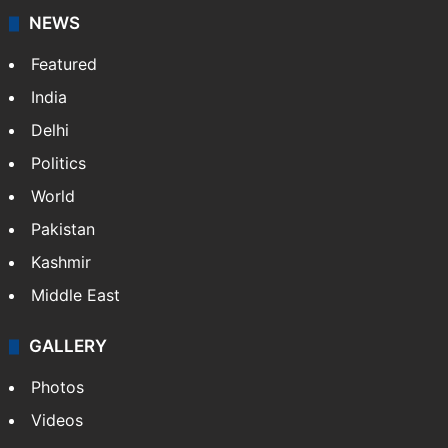
NEWS
Featured
India
Delhi
Politics
World
Pakistan
Kashmir
Middle East
GALLERY
Photos
Videos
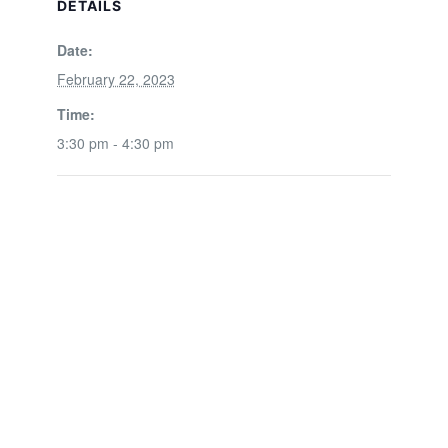
DETAILS
Date:
February 22, 2023
Time:
3:30 pm - 4:30 pm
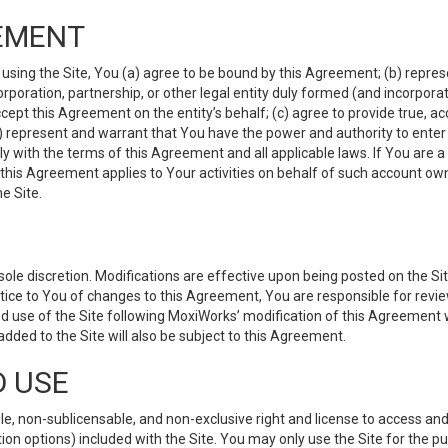
EMENT
 using the Site, You (a) agree to be bound by this Agreement; (b) represe
 corporation, partnership, or other legal entity duly formed (and incorpor
cept this Agreement on the entity’s behalf; (c) agree to provide true, a
(d) represent and warrant that You have the power and authority to ente
y with the terms of this Agreement and all applicable laws. If You are a
 this Agreement applies to Your activities on behalf of such account ow
e Site.
le discretion. Modifications are effective upon being posted on the Site
ce to You of changes to this Agreement, You are responsible for review
d use of the Site following MoxiWorks’ modification of this Agreement 
 added to the Site will also be subject to this Agreement.
D USE
e, non-sublicensable, and non-exclusive right and license to access and
ion options) included with the Site. You may only use the Site for the pu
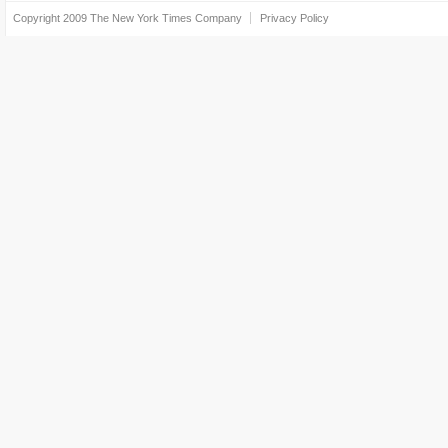
Copyright 2009
The New York Times Company
Privacy Policy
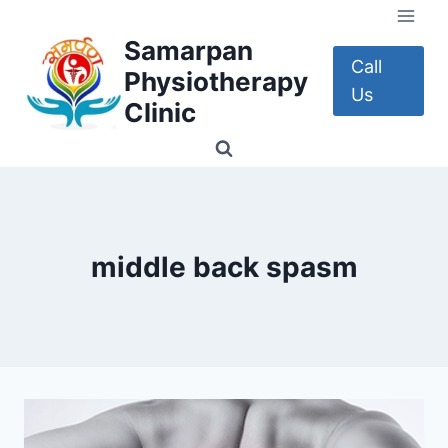
Skip
to
Samarpan
content
Call
Physiotherapy
Us
Clinic
middle back spasm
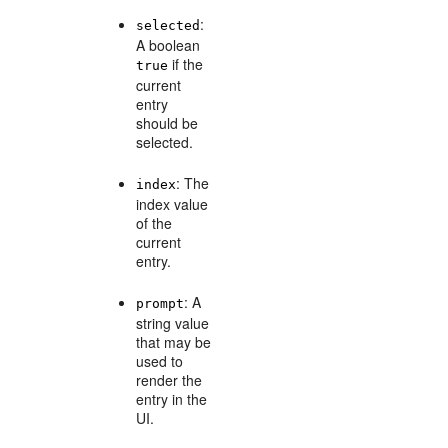
:
selected
A boolean
if the
true
current
entry
should be
selected.
: The
index
index value
of the
current
entry.
: A
prompt
string value
that may be
used to
render the
entry in the
UI.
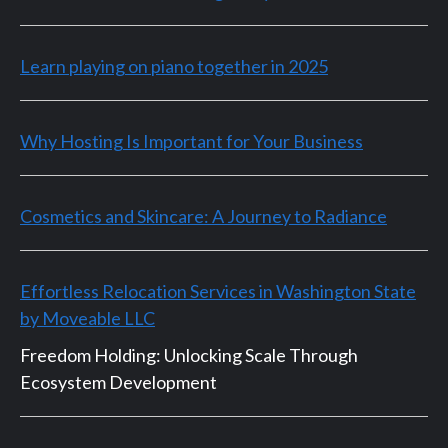
Learn playing on piano together in 2025
Why Hosting Is Important for Your Business
Cosmetics and Skincare: A Journey to Radiance
Effortless Relocation Services in Washington State
by Moveable LLC
Freedom Holding: Unlocking Scale Through
Ecosystem Development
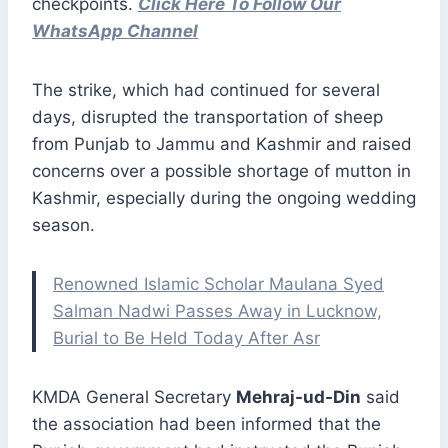
checkpoints.
Click Here To Follow Our
WhatsApp Channel
The strike, which had continued for several
days, disrupted the transportation of sheep
from Punjab to Jammu and Kashmir and raised
concerns over a possible shortage of mutton in
Kashmir, especially during the ongoing wedding
season.
Renowned Islamic Scholar Maulana Syed
Salman Nadwi Passes Away in Lucknow,
Burial to Be Held Today After Asr
KMDA General Secretary
Mehraj-ud-Din
said
the association had been informed that the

────────────────────────────────────────

:: Task details ::
Only the lines from the one with "concerns over a" through the final line above should be repeated, each exactly as written.

:: Reply ::
concerns over a possible shortage of mutton in
Kashmir, especially during the ongoing wedding
season.
Renowned Islamic Scholar Maulana Syed
Salman Nadwi Passes Away in Lucknow,
Burial to Be Held Today After Asr
KMDA General Secretary
Mehraj-ud-Din
said
the association had been informed that the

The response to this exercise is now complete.